What to alert on first¶
- High priority
- Node NotReady
- Repeated pod restarts
- Image pull failures
- Persistent volume mount failures
- Medium priority
- Namespace-specific latency increase
- HPA scaling limits reached
- Elevated warning event volume
- Low priority / dashboard only
- Temporary pod rescheduling during rollouts
- Short-lived cluster autoscaler adjustments
Operational Queries for Triage¶
Namespace error hunt from container logs¶
ContainerLogV2
| where TimeGenerated > ago(30m)
| where Namespace == "payments"
| where Message has_any ("ERROR", "Exception", "timeout", "connection refused")
| project TimeGenerated, PodName, ContainerName, Message
| order by TimeGenerated desc
Detect nodes with pressure conditions¶
KubeNodeInventory
| where TimeGenerated > ago(30m)
| summarize arg_max(TimeGenerated, *) by ClusterName, Computer
| project ClusterName, Computer, Status, NodeConditions
| where NodeConditions has_any ("DiskPressure", "MemoryPressure", "PIDPressure")
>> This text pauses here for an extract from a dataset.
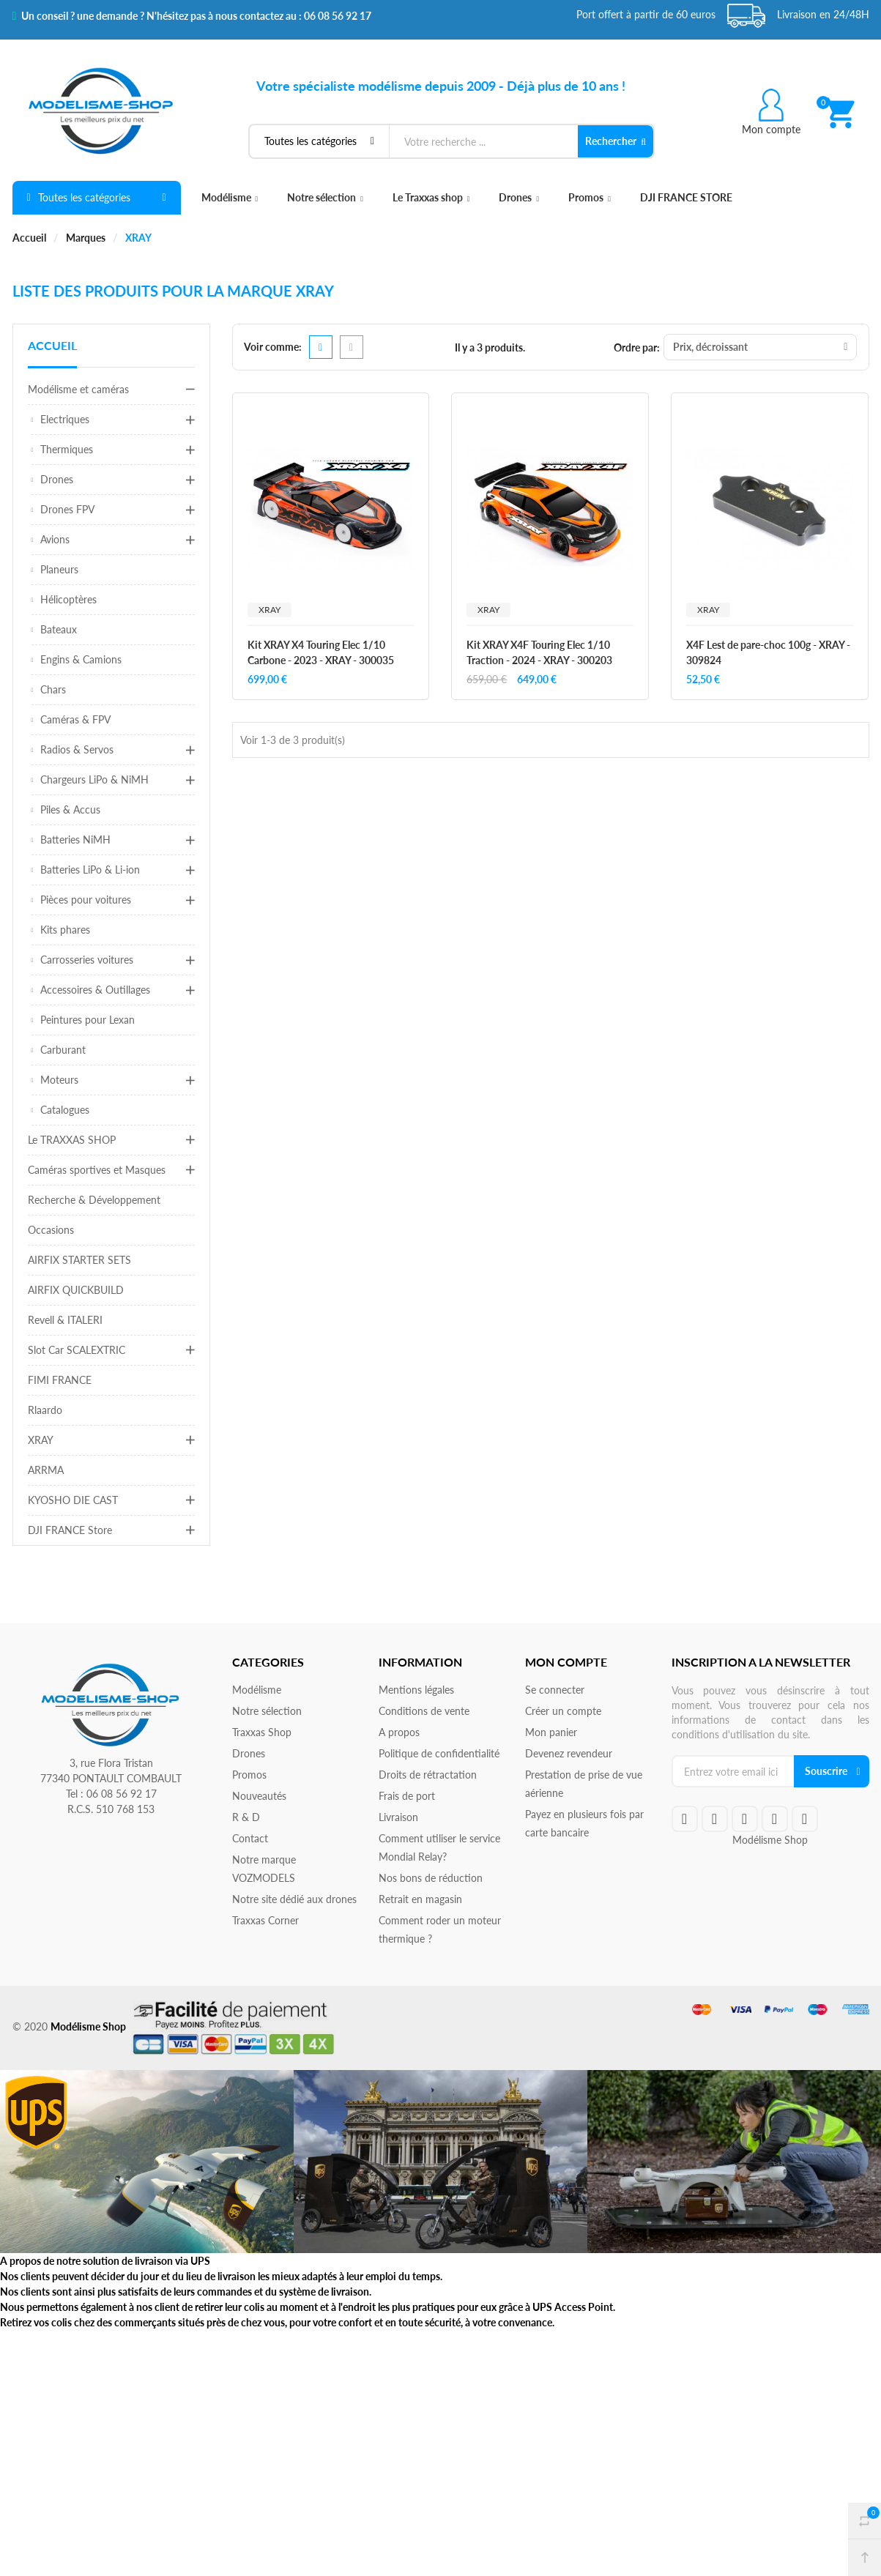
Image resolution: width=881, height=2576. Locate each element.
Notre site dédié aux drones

Identify noisy namespaces by log volume¶
ContainerLogV2
| where TimeGenerated > ago(1h)
| summarize LogLines=count() by Namespace
| order by LogLines desc
Sample output:
Namespace LogLines
------------- --------
payments 18234
orders 9411
ingress-nginx 5228
monitoring 1950
Dashboard and Workbook Ideas¶
Build one AKS workbook per cluster or environment with the following sections:
- Cluster overview
- Node count
- Ready vs NotReady nodes
- Total running pods
- Workload stability
- Top restarting pods
- Warning events by namespace
- Failed deployments in the last 24 hours
- Resource pressure
- CPU and memory utilization by node pool
- Pending pods caused by capacity constraints
- Application symptoms
- Error log trend by namespace
- Latency histograms from Prometheus or Application Insights
Troubleshooting Checklist¶
When alerts fire, review evidence in this order:
- Cluster-wide state
- Are nodes healthy?
- Is a node pool unavailable?
- Kubernetes events
- Are there scheduling or image pull warnings?
- Pod stability
- Are restarts increasing?
- Is a rollout stuck?
- Container logs
- Is the problem isolated to one namespace or deployment?
- Prometheus service metrics
- Do request rate, error rate, and latency confirm customer impact?
Cost and Retention Notes¶
- Container logs can become the largest AKS monitoring cost driver.
- Retain verbose stdout/stderr only as long as needed for incident response.
- Use Prometheus metrics for high-frequency infrastructure trends instead of exporting every event as logs.
- Keep log alerts focused on state changes and failure signals rather than every warning line.